Tinkering with it is actually surprisingly good practice for tinkering with "real" systems, like government. It trains you to think about consequences. This article, and also this one, on "proud nails" in the game are good examples, and are what got me thinking along this track. When you're fiddling with big, complicated, rules based systems, you can't just be thinking about the single rule. You've also got to think about the context, and practicality, and what it's actually going to encourage people to do. The bit about "identifying bears, but only small ones" is a pretty good example of how even well intentioned and well functioning rules can go horribly wrong.

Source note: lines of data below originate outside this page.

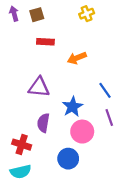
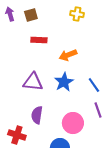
yellow cross: (87, 14) -> (77, 14), turned 32
blue star: (73, 107) -> (64, 82), moved

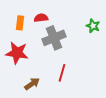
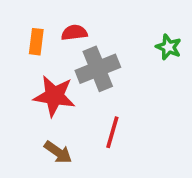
red star: (17, 53) -> (54, 96), moved
brown arrow: (32, 84) -> (58, 152), turned 70

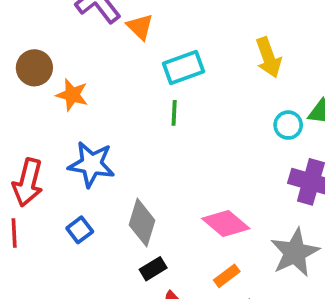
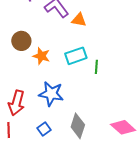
orange triangle: (140, 27) -> (79, 20), turned -35
cyan rectangle: (183, 67) -> (76, 56), moved

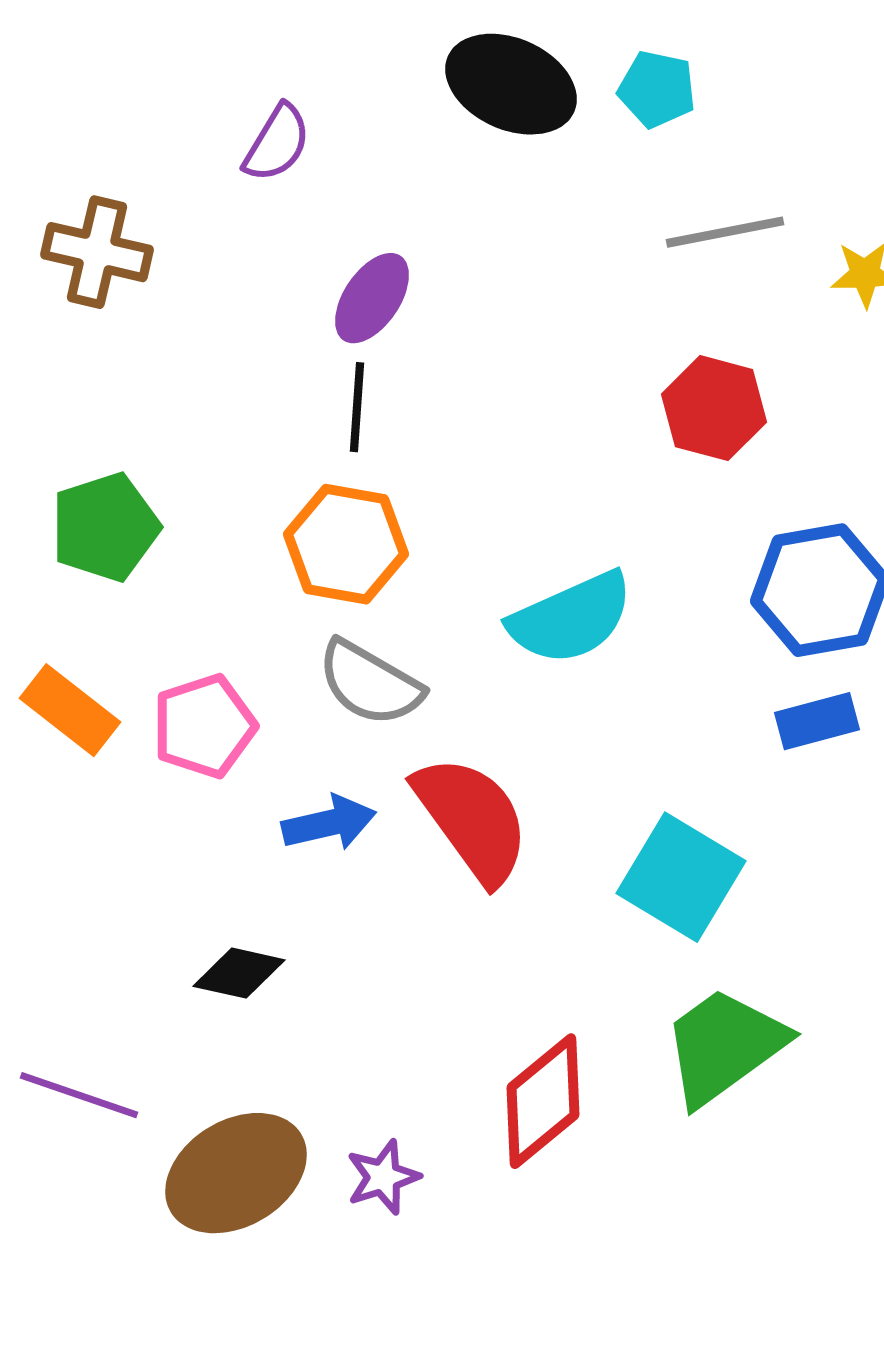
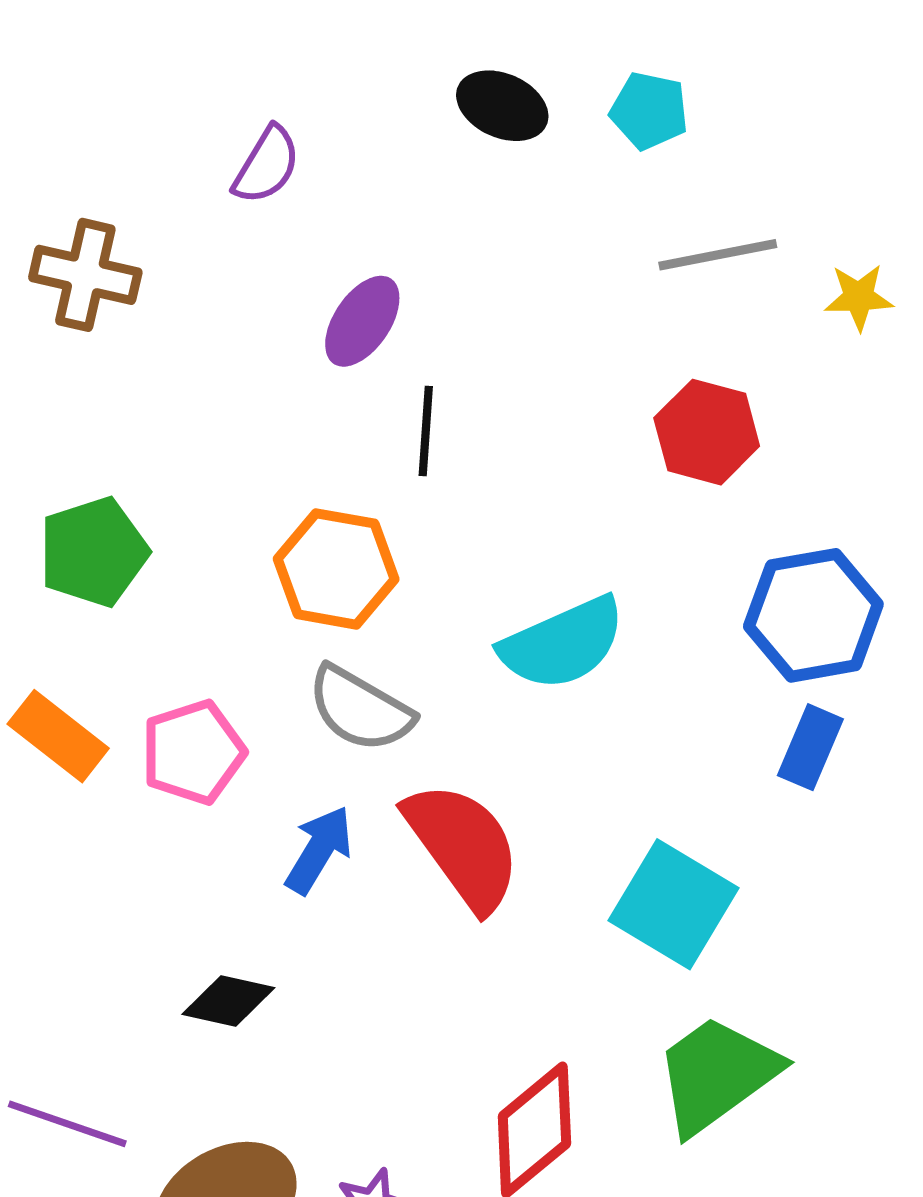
black ellipse: (511, 84) -> (502, 106), size x0.7
black line: (357, 407) -> (426, 431), moved
blue rectangle: (817, 721) -> (810, 747), turned -52
blue arrow: (329, 823) -> (319, 850), turned -46

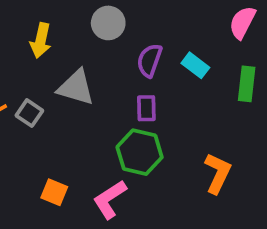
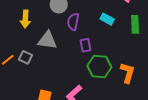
purple semicircle: (149, 60) -> (73, 22), moved
green hexagon: (140, 152) -> (99, 67), moved

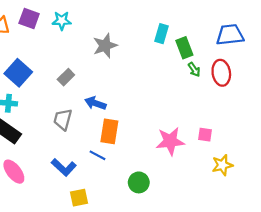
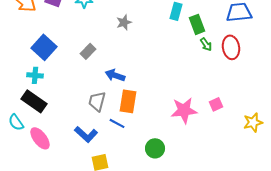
gray star: (105, 46) -> (124, 22), size x0.7
gray trapezoid: (63, 119) -> (97, 101), moved
pink square: (205, 135) -> (216, 104), turned -32
yellow star: (222, 165) -> (253, 122), moved

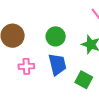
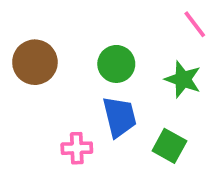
pink cross: (26, 66) -> (77, 148), moved

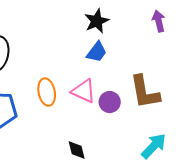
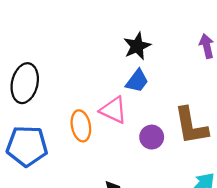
pink triangle: (84, 91) -> (113, 110), moved

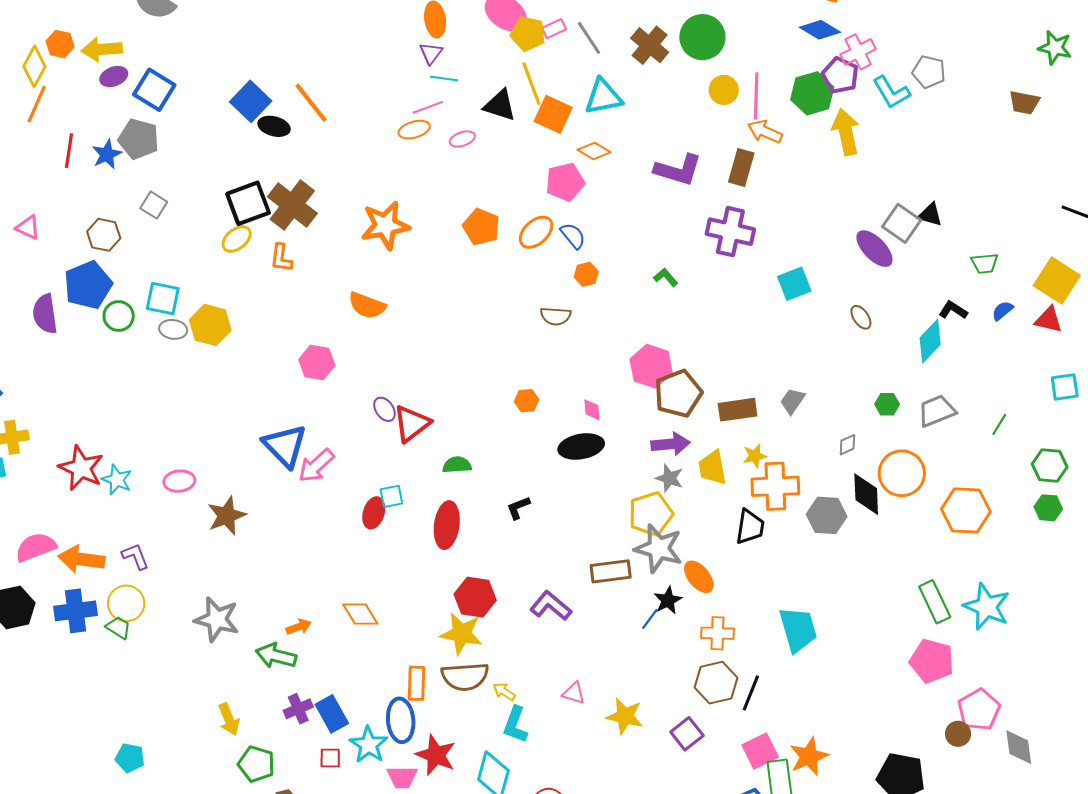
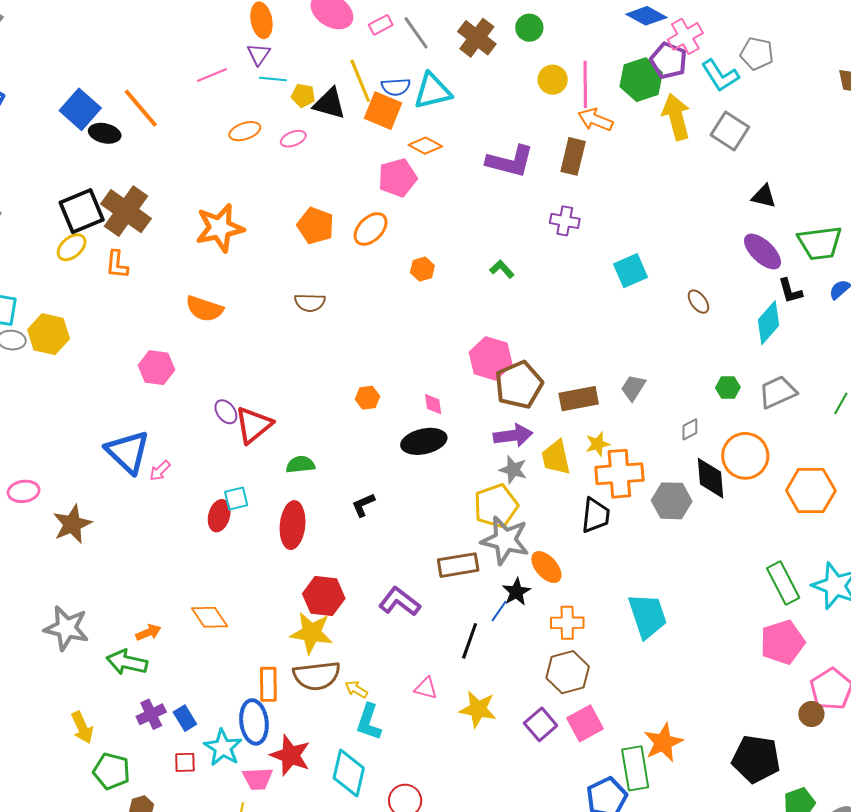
yellow pentagon: (528, 34) -> (303, 95), moved, size x0.7
green circle: (702, 37) -> (529, 28), size x0.6
pink line: (428, 107) -> (212, 75), moved
gray square: (902, 223) -> (730, 131), moved
purple cross: (730, 232) -> (565, 221), size x0.6
blue semicircle: (573, 236) -> (396, 87), moved, turned 128
purple ellipse: (874, 249) -> (763, 251), moved
green trapezoid: (984, 263) -> (820, 243), size x1.6
black L-shape: (953, 310) -> (790, 291), turned -136
brown semicircle: (556, 316) -> (310, 303), moved
pink arrow: (316, 466) -> (160, 471), size x0.6
pink pentagon: (932, 661) -> (782, 642), turned -30
black line: (751, 693) -> (470, 641), moved
blue rectangle: (332, 714) -> (185, 718), size x0.7
pink square: (760, 751) -> (585, 723), moved

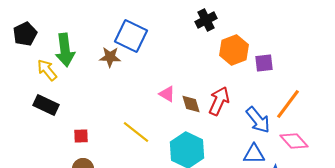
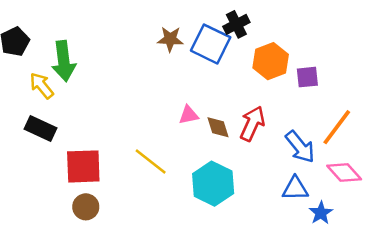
blue square: (131, 36) -> (211, 44), moved
brown star: (110, 57) -> (170, 39), moved
pink triangle: (167, 94) -> (189, 115), turned -42
red square: (81, 136) -> (83, 166), size x2.0

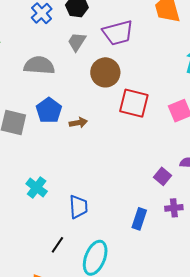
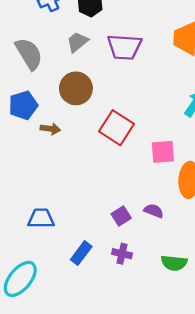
gray semicircle: (39, 65) -> (29, 54), turned 36
brown circle: (105, 72) -> (76, 88), moved
blue trapezoid: (78, 207) -> (41, 218), moved, turned -105

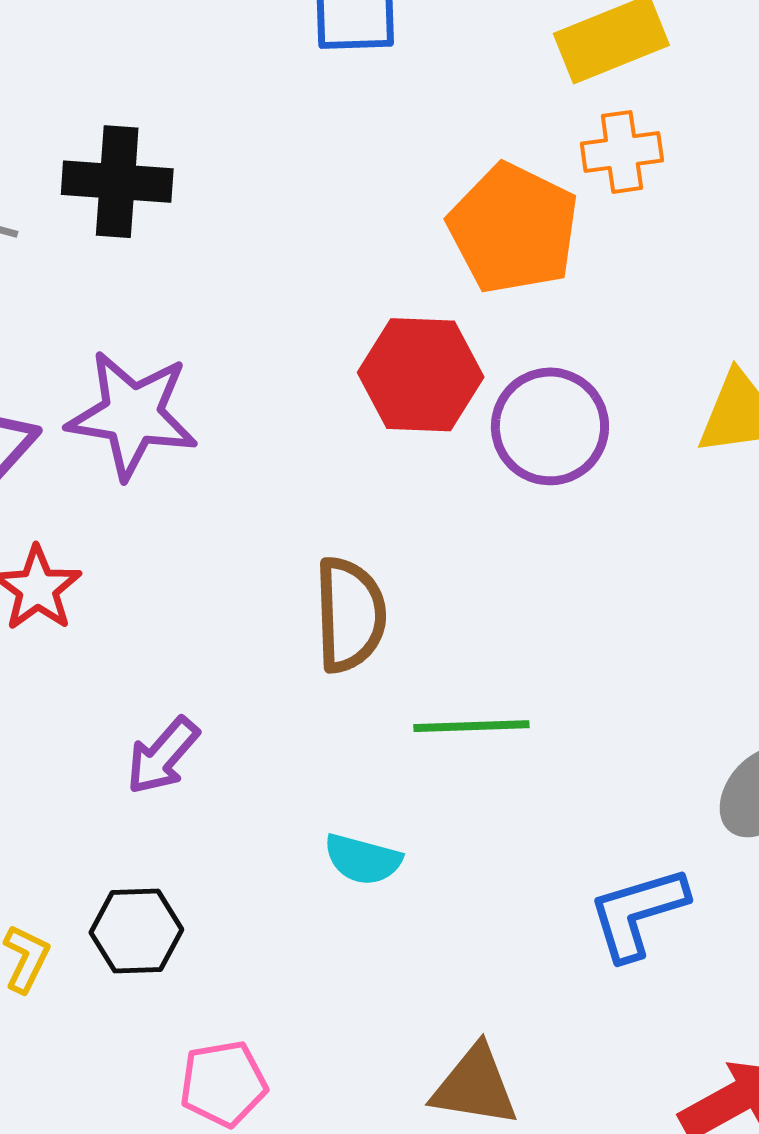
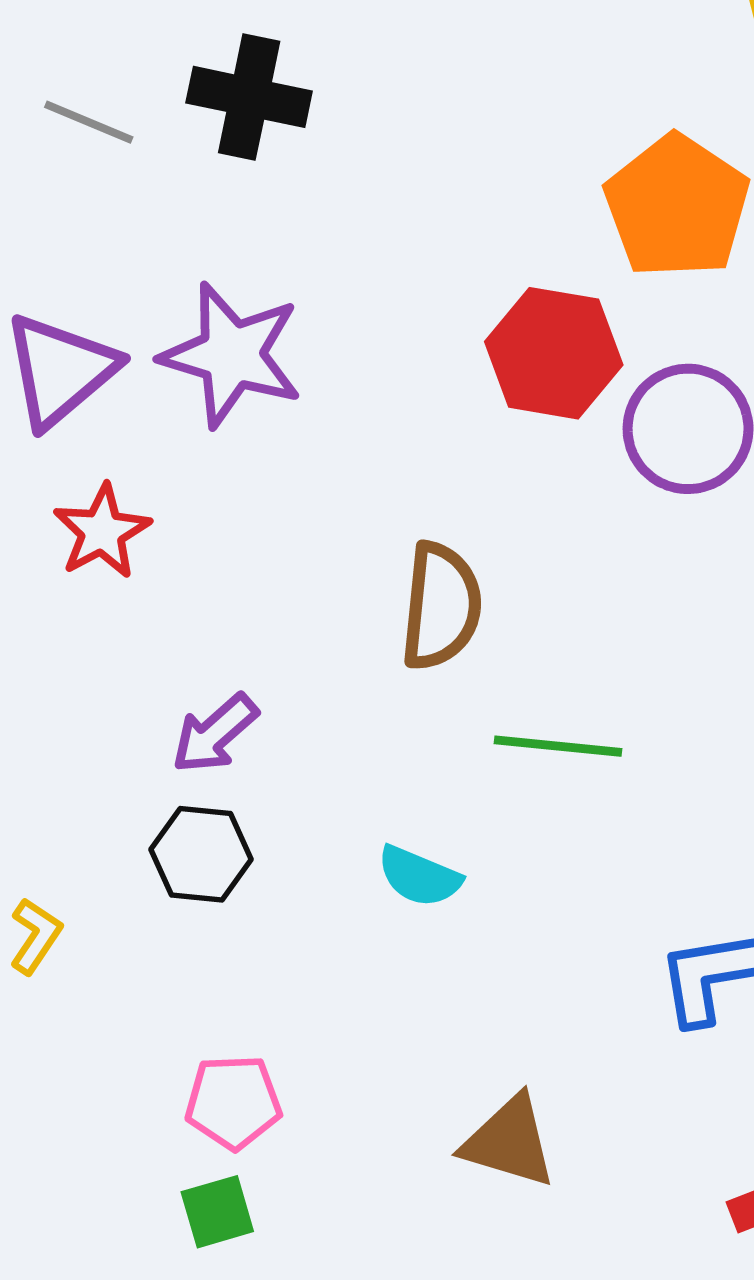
black hexagon: (136, 931) -> (201, 854), moved

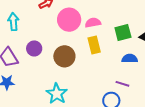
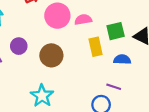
yellow rectangle: (94, 45) -> (96, 47), moved

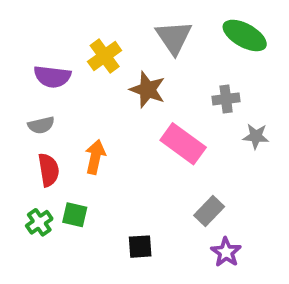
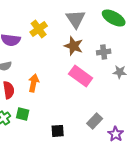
brown star: (148, 90) -> (74, 46), moved
gray rectangle: (209, 211) -> (95, 121), moved
purple star: (226, 252) -> (116, 134), moved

Not that rules are a particularly good way to organize society. But the basic principle applies even if you're using more modern concepts. Like "mission statements."

As a completely irrelevant closing point, it's also good training for dealing with social ostracization. Or, since that's not a real word, being laughed at. As Gandhi says, "First they ignore you, then they laugh at you, then they fight you, then you win." But you don't get to the last to if you run away because people laughing at you hurt your feelings.

But then, revolutionaries don't really need practice being laughed at. It's practically on the "Official Revolutionary Checklist." (Been laughed at? Check. Vowed to destroy them all? Check. Invented/stole a really snazzy doctrine that will make them all wish they hadn't mocked me, so they could be part of my inner circle and use awesome words like "proletariat" in public? Indeed, check.)

1 comment:

  1. I want a copy of that Official Revolutionary Checklist!

    D&D also lets you test revolutionary ideas. Roleplaying crazy anarchists is like practice! And GM's can get a chance to develop their revolutionary schemes.